Sony has never really been a major player in the smartphone market, but it’s been making niche devices for more than a decade, nevertheless. Now, Sony has found a way to burrow even deeper into a niche with the new Xperia Pro smartphone. This device is aimed at professional and enthusiast photographers who want a powerful accessory for their cameras. It’s also Sony’s first 5G smartphone in the US. But the price is positively jaw-dropping at $2,500.
The Xperia Pro is a well-equipped smartphone, but it’s not running the latest 2021 hardware. You’re looking at a Snapdragon 865 chip with 8GB of RAM and 256GB of storage, which is standard for a flagship smartphone in 2020 — not surprising as the Xperia Pro is based on the Xperia 1 II that launched last year. The Pro even has the same 6.5-inch 1644 x 3840 (21:9) OLED screen.
The screen is one of the main selling points of this phone because Sony has paired it with an HDMI input. The idea is that you can plug the phone into a high-end camera to use as an external monitor with support for 4K60 HDR. This is an existing product category, and 4K versions are not cheap. If you’ve got a supported Sony Alpha camera, the phone can even control the settings via a USB connection.
The other feather in Sony’s cap is the Xperia Pro’s 5G support. While the Xperia 1 II had the same 5G-capable chip, 5G was not enabled in the US. The Xperia Pro has both mmWave and sub-6 5G support, but it’s only certified on Verizon right now. The idea is that photographers or videographers can attach the Xperia Pro to their cameras and stream or upload their work from the field. For huge volumes of photos and video, 5G might actually make a difference. While there are plenty of smartphones and hotspots that could do the same, the Xperia Pro is an all-in-one-solution.

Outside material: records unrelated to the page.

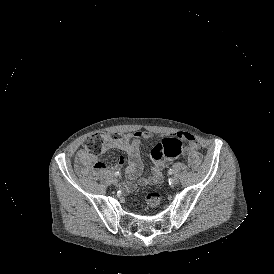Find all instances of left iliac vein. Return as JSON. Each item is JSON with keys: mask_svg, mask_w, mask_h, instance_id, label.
I'll return each instance as SVG.
<instances>
[{"mask_svg": "<svg viewBox=\"0 0 274 274\" xmlns=\"http://www.w3.org/2000/svg\"><path fill=\"white\" fill-rule=\"evenodd\" d=\"M171 181L174 185H176V184H178L179 179H178V177L174 176V177H172Z\"/></svg>", "mask_w": 274, "mask_h": 274, "instance_id": "4c4485c4", "label": "left iliac vein"}]
</instances>
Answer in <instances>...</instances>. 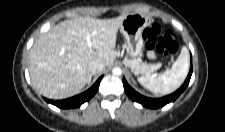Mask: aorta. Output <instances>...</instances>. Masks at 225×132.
<instances>
[{
  "mask_svg": "<svg viewBox=\"0 0 225 132\" xmlns=\"http://www.w3.org/2000/svg\"><path fill=\"white\" fill-rule=\"evenodd\" d=\"M113 74H114V75H118V76H119V75H121V74H122V71H121V69H120V68H114V69H113Z\"/></svg>",
  "mask_w": 225,
  "mask_h": 132,
  "instance_id": "aorta-1",
  "label": "aorta"
}]
</instances>
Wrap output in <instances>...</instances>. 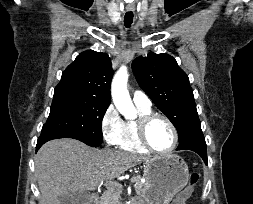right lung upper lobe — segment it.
Instances as JSON below:
<instances>
[{"label":"right lung upper lobe","mask_w":253,"mask_h":204,"mask_svg":"<svg viewBox=\"0 0 253 204\" xmlns=\"http://www.w3.org/2000/svg\"><path fill=\"white\" fill-rule=\"evenodd\" d=\"M112 76L109 56L88 50L79 54L66 68L55 89L72 90L95 101L110 104Z\"/></svg>","instance_id":"cb5924a9"}]
</instances>
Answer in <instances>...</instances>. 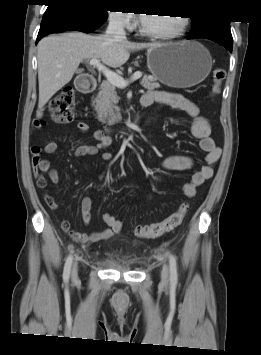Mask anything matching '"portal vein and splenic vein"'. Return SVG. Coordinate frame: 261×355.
Wrapping results in <instances>:
<instances>
[{"label": "portal vein and splenic vein", "instance_id": "18ae733b", "mask_svg": "<svg viewBox=\"0 0 261 355\" xmlns=\"http://www.w3.org/2000/svg\"><path fill=\"white\" fill-rule=\"evenodd\" d=\"M89 64L95 67L98 71L102 72L107 81H109L112 85L118 88H125L130 82L138 80L141 76V72H135L129 80H125L123 77L118 75L117 73L108 69L105 65H103L100 60L97 58H92L89 61Z\"/></svg>", "mask_w": 261, "mask_h": 355}]
</instances>
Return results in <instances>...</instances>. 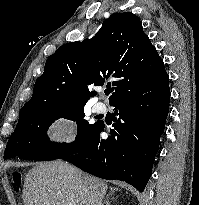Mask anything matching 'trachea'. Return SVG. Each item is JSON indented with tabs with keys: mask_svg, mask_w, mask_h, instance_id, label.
I'll use <instances>...</instances> for the list:
<instances>
[{
	"mask_svg": "<svg viewBox=\"0 0 199 205\" xmlns=\"http://www.w3.org/2000/svg\"><path fill=\"white\" fill-rule=\"evenodd\" d=\"M112 91L111 90H105V94L109 95Z\"/></svg>",
	"mask_w": 199,
	"mask_h": 205,
	"instance_id": "1",
	"label": "trachea"
}]
</instances>
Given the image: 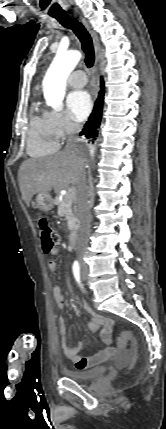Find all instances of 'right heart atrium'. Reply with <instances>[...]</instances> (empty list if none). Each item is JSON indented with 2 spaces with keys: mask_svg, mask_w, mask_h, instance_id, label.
Masks as SVG:
<instances>
[{
  "mask_svg": "<svg viewBox=\"0 0 166 429\" xmlns=\"http://www.w3.org/2000/svg\"><path fill=\"white\" fill-rule=\"evenodd\" d=\"M45 117L57 139H64L78 130V126L63 113L48 111L45 113Z\"/></svg>",
  "mask_w": 166,
  "mask_h": 429,
  "instance_id": "obj_1",
  "label": "right heart atrium"
}]
</instances>
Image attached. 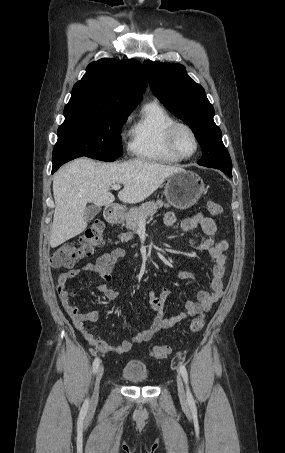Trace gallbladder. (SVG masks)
Listing matches in <instances>:
<instances>
[{"mask_svg":"<svg viewBox=\"0 0 285 453\" xmlns=\"http://www.w3.org/2000/svg\"><path fill=\"white\" fill-rule=\"evenodd\" d=\"M101 208L96 205H90L85 210V219L87 221L92 220L98 213H100Z\"/></svg>","mask_w":285,"mask_h":453,"instance_id":"gallbladder-1","label":"gallbladder"}]
</instances>
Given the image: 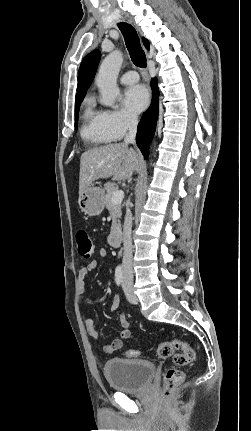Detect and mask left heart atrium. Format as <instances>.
<instances>
[{
    "label": "left heart atrium",
    "instance_id": "obj_1",
    "mask_svg": "<svg viewBox=\"0 0 251 431\" xmlns=\"http://www.w3.org/2000/svg\"><path fill=\"white\" fill-rule=\"evenodd\" d=\"M148 92L142 85L128 87L123 95L122 102L125 108L131 113L138 114L148 104Z\"/></svg>",
    "mask_w": 251,
    "mask_h": 431
}]
</instances>
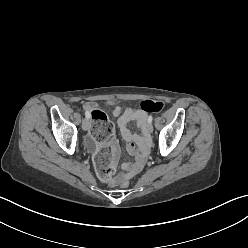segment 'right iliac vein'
I'll return each instance as SVG.
<instances>
[{"label":"right iliac vein","mask_w":248,"mask_h":248,"mask_svg":"<svg viewBox=\"0 0 248 248\" xmlns=\"http://www.w3.org/2000/svg\"><path fill=\"white\" fill-rule=\"evenodd\" d=\"M90 127V122H89V119L88 118H85L82 122V129L84 131H87Z\"/></svg>","instance_id":"1"}]
</instances>
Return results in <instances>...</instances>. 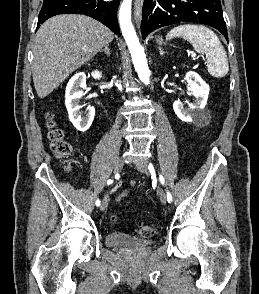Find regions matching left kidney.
Wrapping results in <instances>:
<instances>
[{"label":"left kidney","instance_id":"1","mask_svg":"<svg viewBox=\"0 0 259 294\" xmlns=\"http://www.w3.org/2000/svg\"><path fill=\"white\" fill-rule=\"evenodd\" d=\"M185 79L192 95L195 97V101L192 103L187 102L188 108H184V104L180 100H176L173 103V109L177 117L182 121L196 122L202 117V110L206 106L209 86L194 71L187 72Z\"/></svg>","mask_w":259,"mask_h":294}]
</instances>
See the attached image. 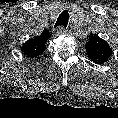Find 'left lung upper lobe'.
<instances>
[{
    "label": "left lung upper lobe",
    "instance_id": "left-lung-upper-lobe-1",
    "mask_svg": "<svg viewBox=\"0 0 118 118\" xmlns=\"http://www.w3.org/2000/svg\"><path fill=\"white\" fill-rule=\"evenodd\" d=\"M88 57L96 64L105 63L112 55V48L97 35H91L85 45Z\"/></svg>",
    "mask_w": 118,
    "mask_h": 118
}]
</instances>
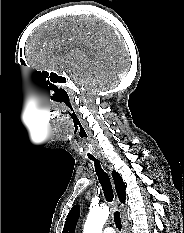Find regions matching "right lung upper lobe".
<instances>
[{"instance_id": "1", "label": "right lung upper lobe", "mask_w": 184, "mask_h": 233, "mask_svg": "<svg viewBox=\"0 0 184 233\" xmlns=\"http://www.w3.org/2000/svg\"><path fill=\"white\" fill-rule=\"evenodd\" d=\"M112 176H113V180L115 183L116 192L118 194L119 200L121 203H124L126 199V193H125L126 187H125L124 182L122 181V177L116 171L112 172ZM79 214H80V209H79V206L76 205L70 210L66 218L63 233H75V228H76V224L79 218Z\"/></svg>"}]
</instances>
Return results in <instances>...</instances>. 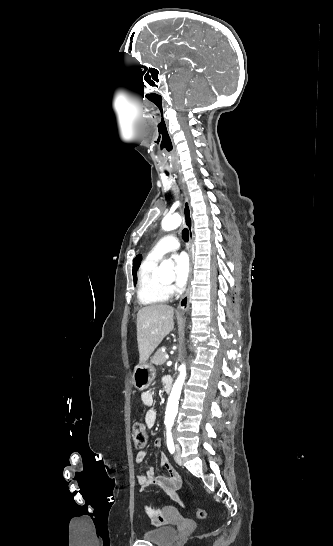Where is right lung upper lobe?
I'll return each mask as SVG.
<instances>
[{
	"label": "right lung upper lobe",
	"instance_id": "right-lung-upper-lobe-1",
	"mask_svg": "<svg viewBox=\"0 0 333 546\" xmlns=\"http://www.w3.org/2000/svg\"><path fill=\"white\" fill-rule=\"evenodd\" d=\"M140 262H141V255H138V256H136V258L134 259V263H133V264H137L138 267H139Z\"/></svg>",
	"mask_w": 333,
	"mask_h": 546
}]
</instances>
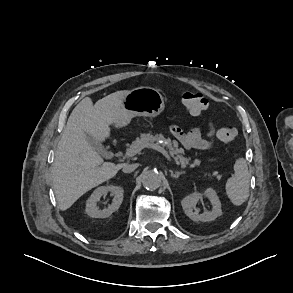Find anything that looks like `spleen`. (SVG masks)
<instances>
[{"mask_svg": "<svg viewBox=\"0 0 293 293\" xmlns=\"http://www.w3.org/2000/svg\"><path fill=\"white\" fill-rule=\"evenodd\" d=\"M234 175L226 182V194L230 201L242 205L249 197V172L246 160L239 158L234 164Z\"/></svg>", "mask_w": 293, "mask_h": 293, "instance_id": "3e777b00", "label": "spleen"}]
</instances>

You can purchase the Sony Xperia Pro in the US today. Yes, $2,500 is more than twice as much as the Xperia 1 II, with which the Pro shares many features. Still, Sony thinks professionals will pay the high price, and it is fun to see someone trying new things with Android. If you’re not a serious photographer, you should skip this one. Sony says it’s waiting for next-gen networks to become more mature to offer consumer-focused 5G devices.